# Need help on .38 crimp, please...



## UKWildcatFan (Sep 9, 2011)

What do you crimp your cases to? is the goal to have the same measurement from the bottom of the case (obviously above the rim) the same as the top? I'm used to .45ACP and I crimp to .470" - what is standard for .38? 

Thanks!


----------



## Steve M1911A1 (Feb 6, 2008)

I suggest that you are comparing apples to oranges.
The .45 ACP cartridge should most properly receive a _taper_ crimp, since the round is supposed to headspace on the case mouth. (Of course, in real life it can also "headspace" on where it's gripped by the extractor, but that's another issue.)
The general case for .38 revolver cartridges (if that's the ".38" you had in mind) is a _roll_ crimp, because revolver cartridges generally headspace on their rims, and are insensitive to what is done to the case mouth.
At any rate, when reloading for revolvers, if it slips easily into and out of the gun's chambers, it's OK. Also generally, properly made seating and crimping dies would not allow cartridges to bulge inappropriately.

If that doesn't answer your question satisfactorily, refine the query and ask it again.


----------



## UKWildcatFan (Sep 9, 2011)

Thx, yes I've read on the different crimps. I'll simply roll crimp as needed to slip into the cylinder and off to the range I'll go. Are your measurements about the same from the bottom third of the cartridge to the neck?


----------



## Steve M1911A1 (Feb 6, 2008)

I merely accept the finished cartridge, exactly as it comes from the dies I'm using, as long as it freely slips into the gun's chamber. That is sufficient in most handgun situations.

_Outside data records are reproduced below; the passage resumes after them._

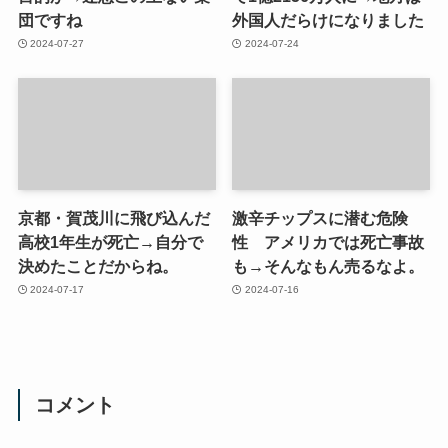
団ですね
外国人だらけになりました
2024-07-27
2024-07-24
京都・賀茂川に飛び込んだ
激辛チップスに潜む危険
高校1年生が死亡→自分で
性 アメリカでは死亡事故
決めたことだからね。
も→そんなもん売るなよ。
2024-07-17
2024-07-16
コメント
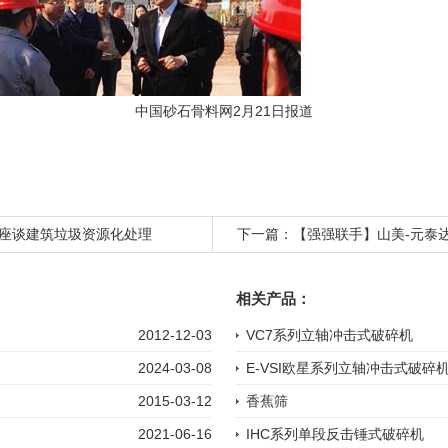
中国砂石骨料网2月21日报道
座谈建筑垃圾资源化处理
下一篇：
【强强联手】山美-元泰
相关产品：
2012-12-03
VC7系列立轴冲击式破碎机
2024-03-08
E-VSI欧星系列立轴冲击式破碎
2015-03-12
香蕉筛
2021-06-16
IHC系列单段反击锤式破碎机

The thing to remember about roll crimps is that the crimping die has to roll the case mouth into the correct part of the bullet. Frequently there is a specific crimping groove "built-into" a revolver bullet, usually closer to its tip than its uppermost lubrication groove.


----------



## UKWildcatFan (Sep 9, 2011)

Ok, thank you Steve. Much appreciated.


----------



## robertcseg (Jan 29, 2012)

I had this same problem.My first reloads were 38Spl, the first reloads were 158 gr lead round nose that had a crimp groove. I got lucky my dies were correctly set so the crimp was good without my realizing what I had done. The next batch of bulletts were Lead Semi Wad Cutters without a crimp groove. When these were loaded the bullett would "spin" in the case with very light forces.The literature says IF THERE IS NO CRIMP GROOVE DO NOT CRIMP so for lack of greater knowledge I very carefully adjusted my die such that the bullett was just secure in the case making sure that my Cartridge overall length was correct. Regards


----------



## Steve M1911A1 (Feb 6, 2008)

Full-wadcutters, used in a revolver, are frequently crimped-in over the top of the bullet.
It doesn't require a whole lot of crimp, but for sure revolver function it is best to crimp _all_ bullets into their cases.

Accuracy loads use less powder than combat loads, so there's room to seat the wadcutter bullet all the way into the case.
Check your manual's "recipe" for guidance. There might be an illustration of this.


----------